* **Problem statement**:
Only the lines from the line containing "вам не подходит?" to the end of the material belong in the copy; set them down exactly, without pictures.
──────── Data for processing ────────
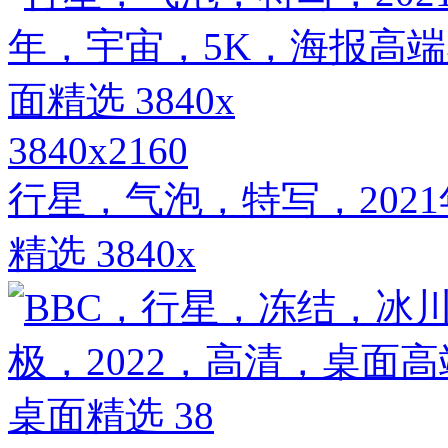
3840x2160
行星，气泡，特写，202
精选 3840x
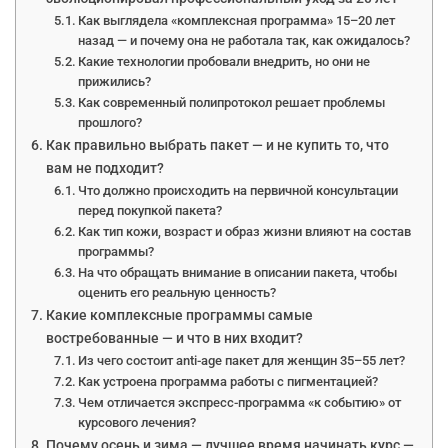
Как выглядела «комплексная программа» 15–20 лет
назад — и почему она не работала так, как ожидалось?
Какие технологии пробовали внедрить, но они не
прижились?
Как современный полипротокол решает проблемы
прошлого?
Как правильно выбрать пакет — и не купить то, что
вам не подходит?
Что должно происходить на первичной консультации
перед покупкой пакета?
Как тип кожи, возраст и образ жизни влияют на состав
программы?
На что обращать внимание в описании пакета, чтобы
оценить его реальную ценность?
Какие комплексные программы самые
востребованные — и что в них входит?
Из чего состоит anti-age пакет для женщин 35–55 лет?
Как устроена программа работы с пигментацией?
Чем отличается экспресс-программа «к событию» от
курсового лечения?
Почему осень и зима — лучшее время начинать курс —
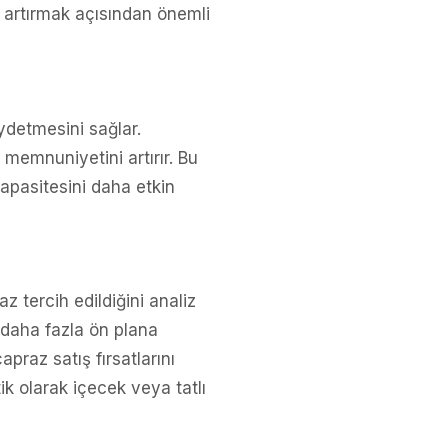
rı artırmak açısından önemli
aydetmesini sağlar.
 memnuniyetini artırır. Bu
kapasitesini daha etkin
z tercih edildiğini analiz
 daha fazla ön plana
praz satış fırsatlarını
ik olarak içecek veya tatlı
────────
* **Problem solution**:
вам не подходит?
Что должно происходить на первичной консультации
перед покупкой пакета?
Как тип кожи, возраст и образ жизни влияют на состав
программы?
На что обращать внимание в описании пакета, чтобы
оценить его реальную ценность?
Какие комплексные программы самые
востребованные — и что в них входит?
Из чего состоит anti-age пакет для женщин 35–55 лет?
Как устроена программа работы с пигментацией?
Чем отличается экспресс-программа «к событию» от
курсового лечения?
Почему осень и зима — лучшее время начинать курс —
rı artırmak açısından önemli
aydetmesini sağlar.
 memnuniyetini artırır. Bu
kapasitesini daha etkin
z tercih edildiğini analiz
 daha fazla ön plana
praz satış fırsatlarını
ik olarak içecek veya tatlı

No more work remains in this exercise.